“Gassy’s gone to bed,” exclaimed Jack. “She’s got a grouch.”
“I have not,” retorted an aggressive voice. “Hello, Barbara.” A thin little girl of eleven, in a nightgown, her head covered with bumps of red hair wrapped about kid-curlers, seized Barbara from behind. There was a vigorous hug, which sent a thrill of surprise to the big sister’s heart, and Gassy became her own undemonstrative self again.
“Gee, you ought to see how you look!” said Jack.
“You ought not, ’cause ’twould make you unhappy,” retorted Gassy.
“I should think you’d feel unhappy, sleeping on that tiara of bumps. Uneasy lies the head that wears a crown. You look just like a tomato-worm.”
“Careful, Jack,” cautioned his father.
But the warning came too late. The small girl rushed at her tormentor, leapt upon him, and thrust a cold little hand inside of his gray sweater.

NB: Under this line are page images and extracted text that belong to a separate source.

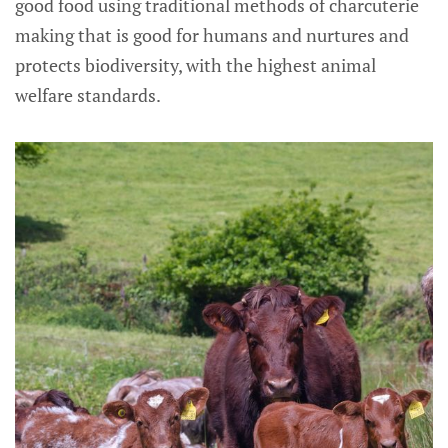
good food using traditional methods of charcuterie
making that is good for humans and nurtures and
protects biodiversity, with the highest animal
welfare standards.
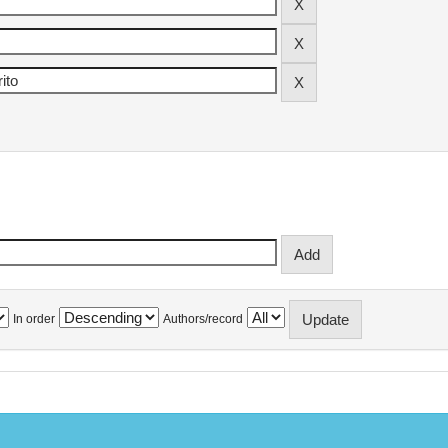
In order
Authors/record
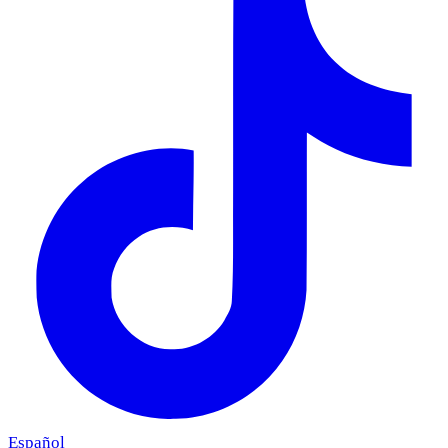
Español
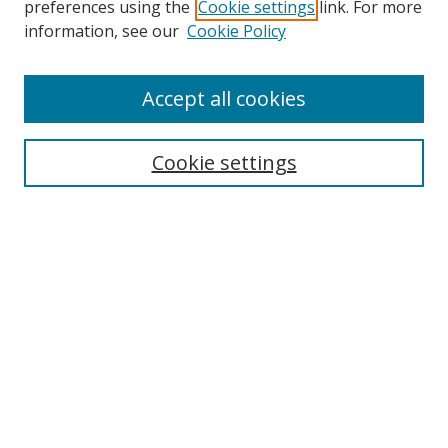
preferences using the
Cookie settings
link. For more
Search
information, see our
Cookie Policy
Enter search terms:
Accept all cookies
Cookie settings
Select context to search:
Advanced Search
Email Notifications and RSS
Browse By
All Collections
Author
USF
Faculty Publications
Open Access Journals
Conferences and Events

“There, there, children, don’t squabble before Barbara; she’s forgotten that you are not always friends,” said Mrs. Grafton. “Run back to bed, Cecilia; you’ll take cold. The rest of us are going, too. It’s long past bedtime.”

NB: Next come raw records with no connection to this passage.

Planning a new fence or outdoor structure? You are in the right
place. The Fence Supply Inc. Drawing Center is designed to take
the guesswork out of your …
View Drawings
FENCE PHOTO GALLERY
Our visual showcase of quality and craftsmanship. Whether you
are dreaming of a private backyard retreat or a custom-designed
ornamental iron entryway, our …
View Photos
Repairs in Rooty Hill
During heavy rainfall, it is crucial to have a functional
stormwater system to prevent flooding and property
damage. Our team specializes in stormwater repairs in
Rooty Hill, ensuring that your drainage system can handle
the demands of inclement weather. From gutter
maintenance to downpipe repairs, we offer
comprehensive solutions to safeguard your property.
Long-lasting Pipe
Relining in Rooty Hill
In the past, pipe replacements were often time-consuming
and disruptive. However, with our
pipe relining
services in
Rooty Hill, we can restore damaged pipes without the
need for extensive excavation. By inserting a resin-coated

Barbara had expected to find the first nights away from her college room lonely ones; but the big four-poster, ugly as it had always seemed to her, was an improvement upon the cot that was a divan by day and a bed by night. Blessed, too, was the silence that was almost noisy, out-of-doors, and the good-night pat of the mother, as she tucked her firstling in. It was good, after all, to be at home, and good, too, that she could be of use there. Her last thought was of the new green carpet in the sitting-room below.